“Whenever we have an opportunity, let us work for the good of all and especially for those of the family of faith.” —Galatians 6:10
July 3, 2025
Dear church,
Today the U.S. Congress passed a budget package that will have a monumental impact on many in the country and on our ministries and communities. The scope of the One Big Beautiful Bill Act is generation-defining and life-altering for many, with provisions that will harm the well-being of local communities and the lives of many individuals for decades to come.
This church teaches that government has limits but fundamentally should seek the well-being of all. In at least three obvious ways, the bill undercuts that aspiration. This bill:
- Abandons our commitments to people who are sick or who live with financial hardship. For many decades now, our nation has made commitments to come alongside people when they are in their worst moments, through Medicaid, Supplemental Nutrition Assistance Program (SNAP) benefits and other programs. Our church is on record in supporting such expressions of care and compassion. These lifelines are now endangered by massive cuts and policy changes. More than 17 million people could lose health coverage over the coming years, and 22.3 million U.S. families will lose some or all of their SNAP benefits. These cuts will make our nation sicker and more hungry, disproportionately impacting rural communities by putting hospitals and other community health providers at long-term risk of closure. According to the nonpartisan Congressional Budget Office (CBO), the bill transfers wealth from those in the bottom 10% of income to those in the top 10% of income in our nation, shamefully funding tax cuts for the wealthiest Americans on the backs of the most vulnerable.
- Threatens family and community stability. As a church, we have worked for many years for comprehensive immigration reform, just asylum policies and a pathway to citizenship for immigrant neighbors. This bill abandons compassion by more than tripling federal spending on deportation and detention and by adding over $170 billion for immigration and border enforcement. This goes far beyond the reasonable goal of ensuring a safe and orderly border and risks tearing apart millions of families, communities and churches.

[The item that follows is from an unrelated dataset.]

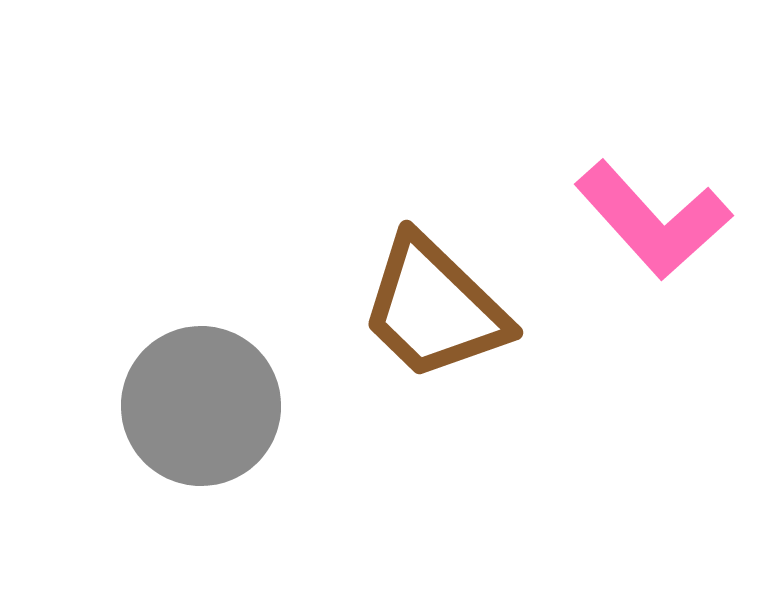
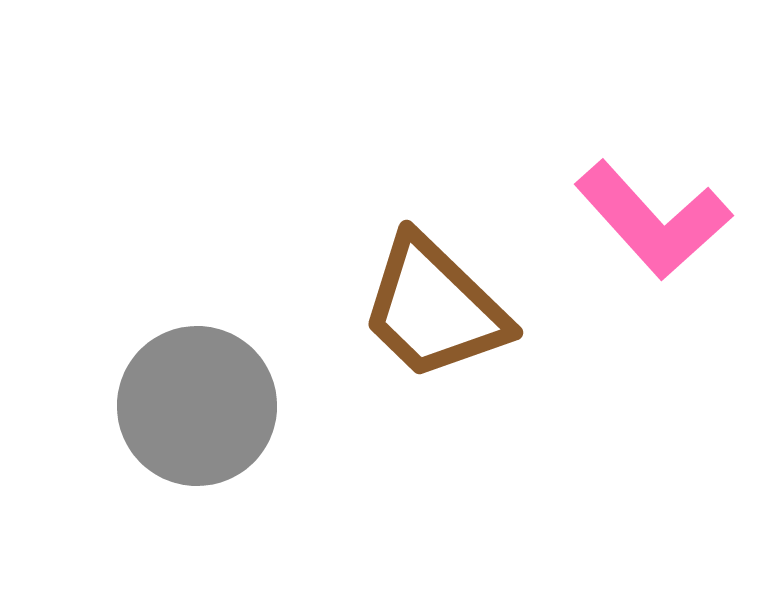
gray circle: moved 4 px left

- Harms future generations. This bill compromises our children’s futures by recklessly increasing the national debt and exposing our next generations to dirtier air and a hotter climate. The CBO projects that it will add between $3 trillion and $4 trillion to the national debt over the next 10 years. Such excessive spending will worsen, not improve, the fiscal sustainability of our government and the financial prospects of future generations. It also halts and reverses progress toward a clean-energy transition by reversing nearly all the clean-energy tax credits and other incentives passed in the Inflation Reduction Act. This will undo our country's efforts to mitigate climate change and preserve creation for our heirs.

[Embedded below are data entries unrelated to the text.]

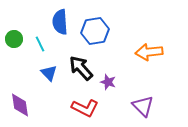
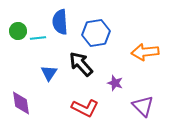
blue hexagon: moved 1 px right, 2 px down
green circle: moved 4 px right, 8 px up
cyan line: moved 2 px left, 6 px up; rotated 70 degrees counterclockwise
orange arrow: moved 4 px left
black arrow: moved 4 px up
blue triangle: rotated 18 degrees clockwise
purple star: moved 7 px right, 1 px down
purple diamond: moved 1 px right, 2 px up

In the Galatians text for this coming Sunday, Paul calls the church to do what is good, not simply for other Christians but for all. Luther echoes this in the Small Catechism when he explains the Fifth Commandment, “You are not to kill.” “We are to fear and love God,” Luther writes, “so that we neither endanger nor harm the lives of our neighbors, but instead help and support them in all of life’s needs” (The Book of Concord, ed. Kolb and Wengert, p. 352).
As a church, we face this moment together with resolve, rooted in our trust in God, to work for the good of all as these policies begin to impact our congregations and communities. I ask you to:
- Pray with and for those made newly vulnerable, asking for God’s presence and power.
- Identify community and interreligious partners to identify the impacts of this legislation and seek common approaches in your communities.
- Engage in faithful public witness through your networks as well as ELCA federal advocacy and the ELCA-affiliated state public policy office network.
- Follow and support the work of ELCA World Hunger and Lutheran Disaster Response.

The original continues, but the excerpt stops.